Education

Defending Your Convictions

As you gain more self-confidence you realize the more defending you do the more you anchor yourself to yesterday’s conviction.

By Ian Cassel · Apr 15, 2026 · 4 min read min read
Defending Your Convictions

In 1979, inflation was running hot at 13% and President Jimmy Carter appointed Paul Volcker as chairman of the Federal Reserve. Volcker immediately increased interest rates from 11.2% to 20% over the next 12-months. The S&P 500 dropped 25%.

Throughout the 1970s, developing nations such as Mexico, Brazil, and Argentina borrowed heavily to fund industrialization. These loans were denominated in U.S. dollars and carried floating interest rates. These countries were now at risk of default due to the higher debt service.

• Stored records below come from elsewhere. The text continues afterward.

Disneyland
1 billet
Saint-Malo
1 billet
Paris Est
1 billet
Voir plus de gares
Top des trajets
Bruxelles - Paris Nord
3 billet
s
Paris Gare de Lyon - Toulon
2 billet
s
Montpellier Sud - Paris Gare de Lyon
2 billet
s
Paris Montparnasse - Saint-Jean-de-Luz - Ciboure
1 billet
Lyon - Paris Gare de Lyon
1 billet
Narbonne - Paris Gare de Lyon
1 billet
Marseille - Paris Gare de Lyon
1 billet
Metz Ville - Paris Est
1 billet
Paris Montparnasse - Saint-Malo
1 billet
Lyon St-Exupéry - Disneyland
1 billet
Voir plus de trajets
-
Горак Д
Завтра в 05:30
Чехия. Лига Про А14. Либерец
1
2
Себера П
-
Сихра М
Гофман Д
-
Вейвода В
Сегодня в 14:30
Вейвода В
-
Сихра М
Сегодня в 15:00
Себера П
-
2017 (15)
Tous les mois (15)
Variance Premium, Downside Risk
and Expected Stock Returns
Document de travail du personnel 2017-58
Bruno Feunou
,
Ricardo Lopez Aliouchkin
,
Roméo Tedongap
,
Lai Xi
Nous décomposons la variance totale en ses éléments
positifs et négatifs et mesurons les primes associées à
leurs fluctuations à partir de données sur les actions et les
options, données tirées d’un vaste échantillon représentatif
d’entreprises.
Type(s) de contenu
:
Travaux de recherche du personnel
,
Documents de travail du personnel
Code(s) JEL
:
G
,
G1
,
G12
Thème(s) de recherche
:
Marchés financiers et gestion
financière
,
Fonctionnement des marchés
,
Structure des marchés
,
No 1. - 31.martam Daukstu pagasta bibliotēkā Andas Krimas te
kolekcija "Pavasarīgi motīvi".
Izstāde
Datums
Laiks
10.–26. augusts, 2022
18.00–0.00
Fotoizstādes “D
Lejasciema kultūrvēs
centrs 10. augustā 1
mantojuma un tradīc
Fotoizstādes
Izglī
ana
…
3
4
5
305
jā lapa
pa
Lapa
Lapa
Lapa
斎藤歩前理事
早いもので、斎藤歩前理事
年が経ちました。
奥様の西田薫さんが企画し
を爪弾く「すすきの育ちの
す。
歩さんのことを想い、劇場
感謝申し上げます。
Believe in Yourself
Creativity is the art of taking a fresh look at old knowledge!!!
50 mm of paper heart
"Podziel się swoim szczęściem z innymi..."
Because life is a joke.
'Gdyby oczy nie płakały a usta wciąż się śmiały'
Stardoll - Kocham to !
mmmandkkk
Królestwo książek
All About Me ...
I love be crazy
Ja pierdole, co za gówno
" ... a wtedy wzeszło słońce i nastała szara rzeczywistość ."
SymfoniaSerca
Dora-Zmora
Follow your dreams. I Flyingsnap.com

By the fall of 1981, a 32-year-old Ray Dalio became convinced that the world economy was headed for a "Great Depression" style collapse.

He didn't just hold this view privately. He shouted it from the rooftops. He appeared on television and wrote articles to spread the word. On June 29, 1982, he even testified before the Senate, confidently asserting that a massive debt crisis would trigger a deflationary spiral and a stock market crash. 

He was so certain of his analysis that he put his own money and clients' money behind a massive bet on a market downturn.

While the debt crisis was real, Dalio had completely miscalculated how Volcker and the stock market would respond. Volcker pivoted in July 1982 and cut the fed funds rate to 11%, and then again in August to 9.5%.

It didn't matter that Mexico announced they couldn't service their $80 billion in debt. Liquidity had loosened. The stock market ripped higher and went on one of the greatest bull runs in history. By the end of 1982 the S&P 500 closed at 140, up 40% from the August low.  

The financial fallout was devastating. Dalio lost almost all his clients’ money and his own wealth. He was forced to let go of every employee at Bridgewater until it was just him, working out of his home. He had to borrow money from his father just to pay his family's bills.

The 1982 blunder was a pivot point. It taught Dalio that no matter how much evidence he thought he had, he could still be painfully wrong. This led to the development of his famous Principles, specifically:

Stress-Testing: He began seeking out the smartest people he could find who disagreed with him to understand their reasoning.

Diversification: He realized he needed to balance his bets so that no single "certainty" could ever wipe him out again.

Systematization: He moved away from purely emotional or intuitive betting toward building algorithms that could account for various economic scenarios.

Dalio often says that while the experience was humiliating, it was the best thing that ever happened to him. It shifted his mindset from thinking "I'm right" to one of radical open mindedness. This shift in perspective allowed Bridgewater to eventually become the largest hedge fund in the world and Dalio to be one of the richest men in the world.

If you’ve been a stock picker for more than five years, you’ve likely had a Ray Dalio moment. You found an investment opportunity. You built extreme conviction. You told the world about it and maybe got family and friends to buy in. Then you were dead wrong.

We often have such extreme conviction in the beginning of every investment when our expectations are at their peak. We haven’t given the management team, business, external forces enough time to disappoint us. The more reps we accumulate the more we know this and yet we defend our stock positions and convictions like they are our children. We defend them like our conviction will never waiver, even though it almost always does.

When I was getting started and building my reputation I felt like a street fighter. I was defending my ideas on all fronts. From longs, from shorts, from even myself. It was a full-time job to try to prove how smart I thought I was. 

As you mature as a stock picker and accumulate more reps, you start to understand your own base rates (hit rate, payoff ratio, etc). You begin to respect how quickly conviction changes, especially in microcap. You start to understand that businesses don’t operate in a vacuum. Businesses are dynamic and conviction must also be dynamic. 

I may love a company today, but there is only a 10% chance I will love it in 24-months. This is further proof you shouldn’t talk openly about your positions unless you are strong enough to change your mind in front of the crowd. The more defending you do, the more you anchor yourself to yesterday’s conviction. 

It's funny when you think about it. We all sort of like the same companies. We just differ on valuation and time horizon.

We would all own Google at 1x earnings. Few would own Google at 100x earnings. 

We would all own an opportunity if the upside was easily captured within 3-months (the next quarter). If the catalyst, acceleration, inflection gets pushed out to 12-months, most microcap investors go away.

Most of our differences are on valuation and time horizon, not even the company itself.

As you grow and mature and develop self-confidence in your abilities you don't feel the urge to defend your convictions as much.

Why? We all invest differently and there is a 99% chance you too will change your mind in the future. 

Ray Dalio learned to develop radical open-mindedness, and this is a mindset all microcap investors must develop. Any practice, action, or habit that slows you down from seeing reality must be eliminated. I have high conviction in all my positions today, but I'm open to changing my mind tomorrow.